Christopher Elrington devoted the whole of his professional life as a historian to the Victoria County History, that magnificent encyclopaedic work attempting to provide fully researched and properly referenced historical accounts of all the counties of England and their more than 10,000 individual parishes. Some 250 large red volumes of the VCH have appeared since the endeavour began in 1899. Elrington had an increasingly influential hand in all the volumes that have appeared in the last 50 years.

He was General Editor of the whole enterprise from 1977 until 1994, having been Deputy Editor from 1968, and before that County Editor for Gloucestershire from 1960 to 1968, and originally assistant to the General Editor from 1954 to 1960. His first contributions were published exactly 50 years ago in 1959 – he compiled the index to the excellent economic history volume IV of the VCH Wiltshire, and in the same year he wrote three succinct articles about aspects of the University of Cambridge in the VCH Cambridgeshire, volume III.

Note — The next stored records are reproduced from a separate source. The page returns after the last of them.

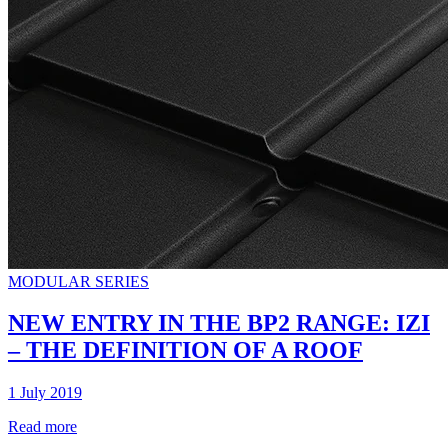
MODULAR SERIES
NEW ENTRY IN THE BP2 RANGE: IZI
– THE DEFINITION OF A ROOF
1 July 2019
Read more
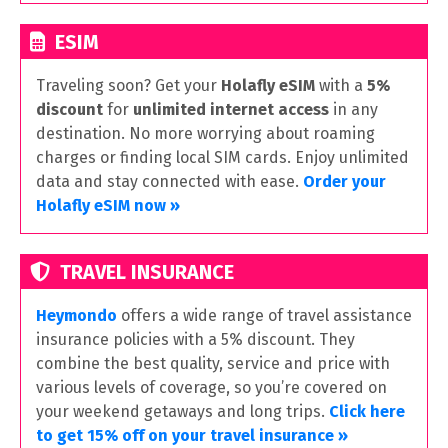
ESIM
Traveling soon? Get your
Holafly eSIM
with a
5%
discount
for
unlimited internet access
in any
destination. No more worrying about roaming
charges or finding local SIM cards. Enjoy unlimited
data and stay connected with ease.
Order your
Holafly eSIM now »
TRAVEL INSURANCE
Heymondo
offers a wide range of travel assistance
insurance policies with a 5% discount. They
combine the best quality, service and price with
various levels of coverage, so you’re covered on
your weekend getaways and long trips.
Click here
to get 15% off on your travel insurance »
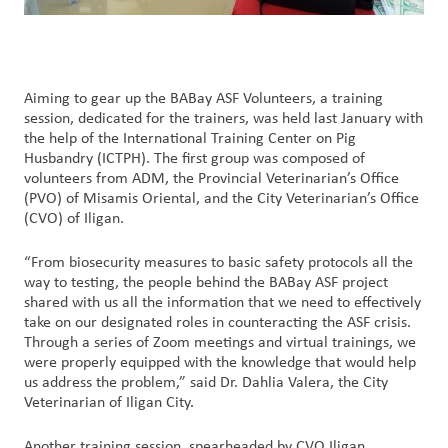
Aiming to gear up the BABay ASF Volunteers, a training
session, dedicated for the trainers, was held last January with
the help of the International Training Center on Pig
Husbandry (ICTPH). The first group was composed of
volunteers from ADM, the Provincial Veterinarian’s Office
(PVO) of Misamis Oriental, and the City Veterinarian’s Office
(CVO) of Iligan.
“From biosecurity measures to basic safety protocols all the
way to testing, the people behind the BABay ASF project
shared with us all the information that we need to effectively
take on our designated roles in counteracting the ASF crisis.
Through a series of Zoom meetings and virtual trainings, we
were properly equipped with the knowledge that would help
us address the problem,” said Dr. Dahlia Valera, the City
Veterinarian of Iligan City.
Another training session, spearheaded by CVO Iligan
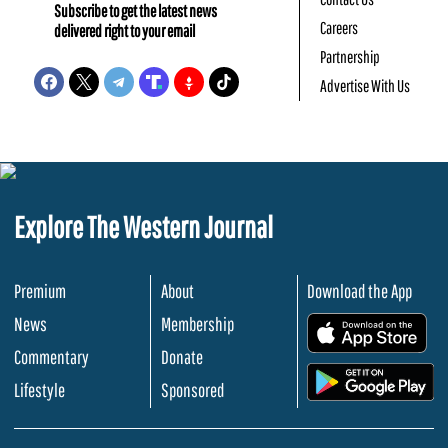
Subscribe to get the latest news
Careers
delivered right to your email
Partnership
Advertise With Us
Explore The Western Journal
Premium
About
Download the App
News
Membership
.
Commentary
Donate
.
Lifestyle
Sponsored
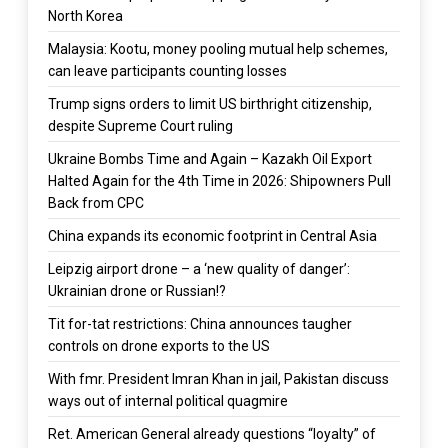
North Korea
Malaysia: Kootu, money pooling mutual help schemes,
can leave participants counting losses
Trump signs orders to limit US birthright citizenship,
despite Supreme Court ruling
Ukraine Bombs Time and Again – Kazakh Oil Export
Halted Again for the 4th Time in 2026: Shipowners Pull
Back from CPC
China expands its economic footprint in Central Asia
Leipzig airport drone – a ‘new quality of danger’:
Ukrainian drone or Russian!?
Tit for-tat restrictions: China announces taugher
controls on drone exports to the US
With fmr. President Imran Khan in jail, Pakistan discuss
ways out of internal political quagmire
Ret. American General already questions “loyalty” of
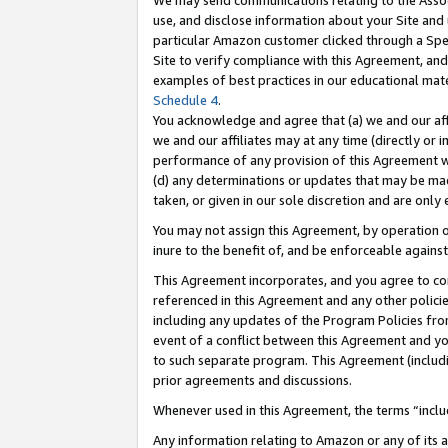
We may send communications relating to the Associ
use, and disclose information about your Site and 
particular Amazon customer clicked through a Spec
Site to verify compliance with this Agreement, an
examples of best practices in our educational mat
Schedule 4
.
You acknowledge and agree that (a) we and our affil
we and our affiliates may at any time (directly or i
performance of any provision of this Agreement wi
(d) any determinations or updates that may be mad
taken, or given in our sole discretion and are only 
You may not assign this Agreement, by operation of
inure to the benefit of, and be enforceable against
This Agreement incorporates, and you agree to comp
referenced in this Agreement and any other polici
including any updates of the Program Policies from
event of a conflict between this Agreement and yo
to such separate program. This Agreement (includ
prior agreements and discussions.
Whenever used in this Agreement, the terms “includ
Any information relating to Amazon or any of its a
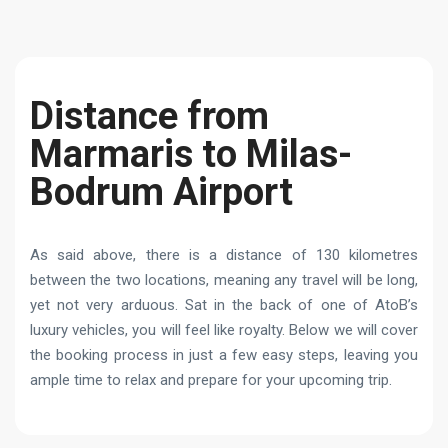
Distance from
Marmaris to Milas-
Bodrum Airport
As said above, there is a distance of 130 kilometres
between the two locations, meaning any travel will be long,
yet not very arduous. Sat in the back of one of AtoB’s
luxury vehicles, you will feel like royalty. Below we will cover
the booking process in just a few easy steps, leaving you
ample time to relax and prepare for your upcoming trip.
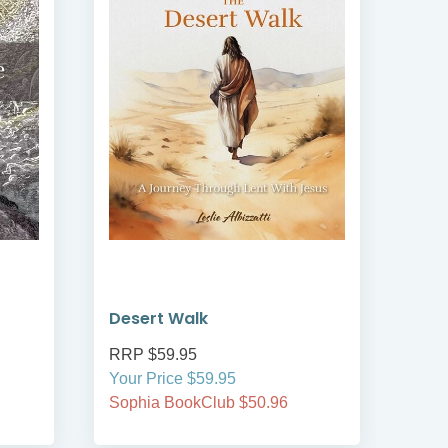
Desert Walk
RRP $59.95
Your Price $59.95
Sophia BookClub $50.96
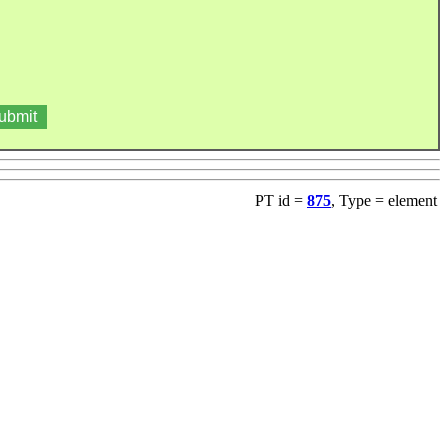
PT id =
875
, Type = element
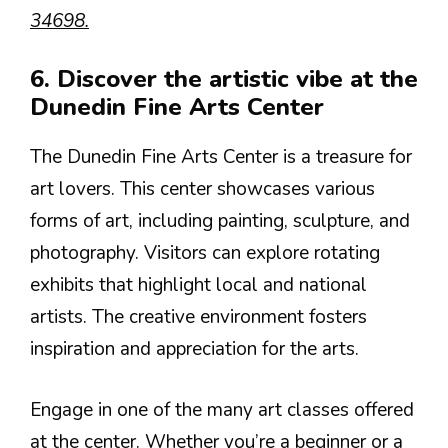
34698.
6. Discover the artistic vibe at the
Dunedin Fine Arts Center
The Dunedin Fine Arts Center is a treasure for
art lovers. This center showcases various
forms of art, including painting, sculpture, and
photography. Visitors can explore rotating
exhibits that highlight local and national
artists. The creative environment fosters
inspiration and appreciation for the arts.
Engage in one of the many art classes offered
at the center. Whether you’re a beginner or a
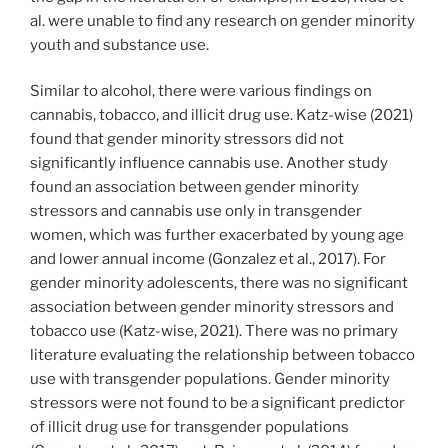
al. were unable to find any research on gender minority
youth and substance use.
Similar to alcohol, there were various findings on
cannabis, tobacco, and illicit drug use. Katz-wise (2021)
found that gender minority stressors did not
significantly influence cannabis use. Another study
found an association between gender minority
stressors and cannabis use only in transgender
women, which was further exacerbated by young age
and lower annual income (Gonzalez et al., 2017). For
gender minority adolescents, there was no significant
association between gender minority stressors and
tobacco use (Katz-wise, 2021). There was no primary
literature evaluating the relationship between tobacco
use with transgender populations. Gender minority
stressors were not found to be a significant predictor
of illicit drug use for transgender populations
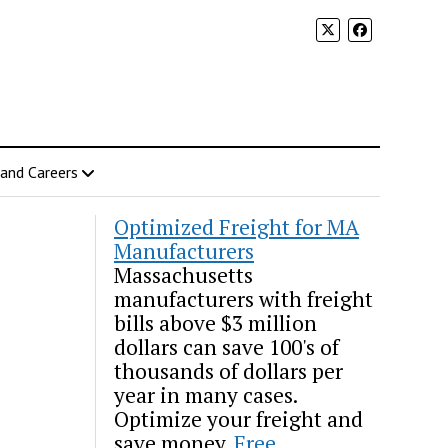
 and Careers
Optimized Freight for MA
Manufacturers
Massachusetts
manufacturers with freight
bills above $3 million
dollars can save 100's of
thousands of dollars per
year in many cases.
Optimize your freight and
save money.
Free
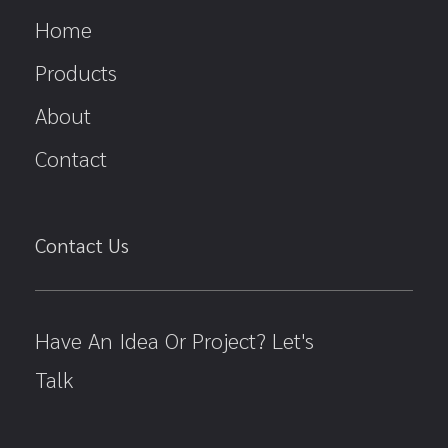
Home
Products
About
Contact
Contact Us
Have An Idea Or Project? Let's
Talk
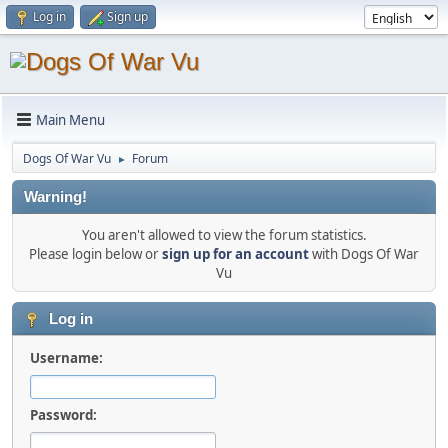
Log in
Sign up
Main Menu
Dogs Of War Vu
Forum
►
Warning!
You aren't allowed to view the forum statistics.
Please login below or
sign up for an account
with Dogs Of War
Vu
Log in
Username:
Password:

The VCH, originally a private enterprise, had been based at the Institute of Historical Research at the University of London since 1933, entrenched in the old-fashioned if "modern" Senate House since the Ministry of Information faded away at the end of the War. Elrington brought a breath of fresh air when he arrived in 1954, combining, as he did, a twinkling irreverence with a scholarly commitment and a gift for encapsulating complex matters in a simple elegant phrase...

... In view of Elrington's distinction, the University of London in 1992 conferred upon him the title of professor (though he never taught in any formal sense); after his retirement in 1994 he became an Emeritus professor, a style which suited him admirably.

Elrington, for all his sympathetic writing about parishes and medieval thought and practices, was a sensible and intelligent atheistic rationalist. Confronted by the diagnosis of pancreatic cancer, he chose to die quietly and all too quickly at home, sadly a few months before his 80th birthday. He left his body for medical research. His places – the meetings in Wiltshire, the teas at the Institute of Historical Research, the laughter in Lloyd Baker Street, WC1 – will no longer for many be quite the same.